Nothing is needed except the lines below that run from the one with "当您使用游戏服务时，我们会收集您" through the one with "kontakt@sustinia.dk", repeated exactly.

(Listed entries Opens)

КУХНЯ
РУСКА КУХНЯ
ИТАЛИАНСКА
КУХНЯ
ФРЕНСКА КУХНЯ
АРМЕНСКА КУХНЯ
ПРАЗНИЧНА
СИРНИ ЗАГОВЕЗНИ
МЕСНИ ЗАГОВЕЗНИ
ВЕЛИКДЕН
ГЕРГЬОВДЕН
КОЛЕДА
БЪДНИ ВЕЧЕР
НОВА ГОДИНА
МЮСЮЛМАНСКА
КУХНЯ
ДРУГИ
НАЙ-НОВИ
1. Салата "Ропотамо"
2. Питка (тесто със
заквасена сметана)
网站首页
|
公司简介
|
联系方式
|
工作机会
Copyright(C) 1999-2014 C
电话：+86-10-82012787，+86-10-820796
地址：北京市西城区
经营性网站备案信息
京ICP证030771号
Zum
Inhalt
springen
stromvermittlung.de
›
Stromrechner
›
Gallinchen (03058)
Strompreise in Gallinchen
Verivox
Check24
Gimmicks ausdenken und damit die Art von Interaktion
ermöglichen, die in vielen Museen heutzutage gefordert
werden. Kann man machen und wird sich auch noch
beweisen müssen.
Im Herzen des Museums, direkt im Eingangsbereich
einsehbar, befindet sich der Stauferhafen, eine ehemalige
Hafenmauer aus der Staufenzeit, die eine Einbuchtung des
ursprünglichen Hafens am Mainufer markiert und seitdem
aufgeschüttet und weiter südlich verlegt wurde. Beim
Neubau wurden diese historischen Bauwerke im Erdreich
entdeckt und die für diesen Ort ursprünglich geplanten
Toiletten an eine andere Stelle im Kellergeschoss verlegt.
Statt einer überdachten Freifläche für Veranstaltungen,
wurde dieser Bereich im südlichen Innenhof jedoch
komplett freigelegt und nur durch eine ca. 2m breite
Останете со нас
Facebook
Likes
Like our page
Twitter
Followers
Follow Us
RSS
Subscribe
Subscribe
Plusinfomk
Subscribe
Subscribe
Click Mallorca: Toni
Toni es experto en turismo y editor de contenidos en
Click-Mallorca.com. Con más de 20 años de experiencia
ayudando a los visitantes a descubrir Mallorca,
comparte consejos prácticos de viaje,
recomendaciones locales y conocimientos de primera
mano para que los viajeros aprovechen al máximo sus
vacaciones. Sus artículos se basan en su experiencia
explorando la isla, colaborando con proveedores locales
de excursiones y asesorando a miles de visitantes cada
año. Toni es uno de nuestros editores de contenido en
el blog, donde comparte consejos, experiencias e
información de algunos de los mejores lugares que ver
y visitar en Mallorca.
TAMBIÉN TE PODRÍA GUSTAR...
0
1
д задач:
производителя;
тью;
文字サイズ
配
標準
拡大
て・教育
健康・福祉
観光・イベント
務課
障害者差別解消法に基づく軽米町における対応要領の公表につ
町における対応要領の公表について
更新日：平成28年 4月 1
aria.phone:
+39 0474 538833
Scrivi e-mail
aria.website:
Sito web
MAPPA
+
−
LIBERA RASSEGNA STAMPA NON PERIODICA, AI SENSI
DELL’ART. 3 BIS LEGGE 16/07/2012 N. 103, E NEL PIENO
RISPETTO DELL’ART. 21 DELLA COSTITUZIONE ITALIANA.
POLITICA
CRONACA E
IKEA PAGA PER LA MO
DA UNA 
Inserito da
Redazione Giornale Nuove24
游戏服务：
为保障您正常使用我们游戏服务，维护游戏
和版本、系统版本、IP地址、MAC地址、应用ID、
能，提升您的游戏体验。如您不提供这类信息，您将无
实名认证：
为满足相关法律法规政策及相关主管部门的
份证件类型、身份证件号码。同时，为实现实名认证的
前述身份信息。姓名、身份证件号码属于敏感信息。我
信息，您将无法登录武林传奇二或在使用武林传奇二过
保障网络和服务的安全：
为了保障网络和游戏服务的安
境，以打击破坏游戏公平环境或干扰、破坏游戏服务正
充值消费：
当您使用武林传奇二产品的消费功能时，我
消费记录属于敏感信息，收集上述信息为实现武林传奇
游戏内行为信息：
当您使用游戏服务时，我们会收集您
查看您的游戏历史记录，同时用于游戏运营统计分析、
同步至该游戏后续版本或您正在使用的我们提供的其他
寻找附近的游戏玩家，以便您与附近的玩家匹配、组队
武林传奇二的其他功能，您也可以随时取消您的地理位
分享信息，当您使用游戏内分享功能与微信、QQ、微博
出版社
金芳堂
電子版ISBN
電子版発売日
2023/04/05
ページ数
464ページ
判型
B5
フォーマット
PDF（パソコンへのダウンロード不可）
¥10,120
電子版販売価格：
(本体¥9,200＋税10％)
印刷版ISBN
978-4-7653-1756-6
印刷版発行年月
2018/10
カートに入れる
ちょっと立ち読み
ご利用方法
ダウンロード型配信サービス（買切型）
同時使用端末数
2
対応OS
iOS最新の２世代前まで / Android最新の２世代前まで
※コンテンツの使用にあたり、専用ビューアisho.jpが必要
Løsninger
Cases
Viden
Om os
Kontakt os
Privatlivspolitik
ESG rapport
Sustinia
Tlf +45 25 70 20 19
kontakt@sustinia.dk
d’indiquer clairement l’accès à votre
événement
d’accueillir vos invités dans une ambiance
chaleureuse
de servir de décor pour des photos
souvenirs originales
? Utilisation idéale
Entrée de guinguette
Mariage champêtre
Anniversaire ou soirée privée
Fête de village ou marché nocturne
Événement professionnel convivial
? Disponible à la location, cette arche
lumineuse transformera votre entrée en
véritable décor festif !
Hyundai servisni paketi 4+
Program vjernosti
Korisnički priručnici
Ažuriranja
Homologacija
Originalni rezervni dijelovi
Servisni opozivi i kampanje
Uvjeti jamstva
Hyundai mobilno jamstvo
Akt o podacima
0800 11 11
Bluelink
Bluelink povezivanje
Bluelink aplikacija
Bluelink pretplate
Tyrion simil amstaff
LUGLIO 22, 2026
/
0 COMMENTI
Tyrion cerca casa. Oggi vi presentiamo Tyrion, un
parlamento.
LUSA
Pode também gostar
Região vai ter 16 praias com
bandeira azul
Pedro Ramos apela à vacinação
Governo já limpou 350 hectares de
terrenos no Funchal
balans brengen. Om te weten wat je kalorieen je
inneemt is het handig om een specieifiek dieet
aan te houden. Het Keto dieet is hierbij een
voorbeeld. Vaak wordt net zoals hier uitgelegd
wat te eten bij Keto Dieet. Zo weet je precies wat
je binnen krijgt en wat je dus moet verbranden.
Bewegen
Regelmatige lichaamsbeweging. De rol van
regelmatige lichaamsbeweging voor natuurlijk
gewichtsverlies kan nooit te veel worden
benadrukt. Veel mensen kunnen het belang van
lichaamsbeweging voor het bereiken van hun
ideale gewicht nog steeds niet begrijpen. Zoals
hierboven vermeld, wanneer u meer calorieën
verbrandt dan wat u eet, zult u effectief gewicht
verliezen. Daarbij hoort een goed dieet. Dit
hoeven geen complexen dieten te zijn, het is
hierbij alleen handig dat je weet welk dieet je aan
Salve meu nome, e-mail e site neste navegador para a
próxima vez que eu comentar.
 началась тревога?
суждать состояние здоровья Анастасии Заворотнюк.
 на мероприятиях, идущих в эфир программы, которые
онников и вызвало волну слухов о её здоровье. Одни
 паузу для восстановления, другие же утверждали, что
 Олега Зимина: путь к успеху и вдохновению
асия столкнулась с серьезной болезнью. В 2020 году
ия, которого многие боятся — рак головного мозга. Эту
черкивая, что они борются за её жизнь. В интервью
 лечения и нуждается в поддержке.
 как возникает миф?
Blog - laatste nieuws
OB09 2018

(Listed entries Closes)

Response area:
当您使用游戏服务时，我们会收集您
查看您的游戏历史记录，同时用于游戏运营统计分析、
同步至该游戏后续版本或您正在使用的我们提供的其他
寻找附近的游戏玩家，以便您与附近的玩家匹配、组队
武林传奇二的其他功能，您也可以随时取消您的地理位
分享信息，当您使用游戏内分享功能与微信、QQ、微博
出版社
金芳堂
電子版ISBN
電子版発売日
2023/04/05
ページ数
464ページ
判型
B5
フォーマット
PDF（パソコンへのダウンロード不可）
¥10,120
電子版販売価格：
(本体¥9,200＋税10％)
印刷版ISBN
978-4-7653-1756-6
印刷版発行年月
2018/10
カートに入れる
ちょっと立ち読み
ご利用方法
ダウンロード型配信サービス（買切型）
同時使用端末数
2
対応OS
iOS最新の２世代前まで / Android最新の２世代前まで
※コンテンツの使用にあたり、専用ビューアisho.jpが必要
Løsninger
Cases
Viden
Om os
Kontakt os
Privatlivspolitik
ESG rapport
Sustinia
Tlf +45 25 70 20 19
kontakt@sustinia.dk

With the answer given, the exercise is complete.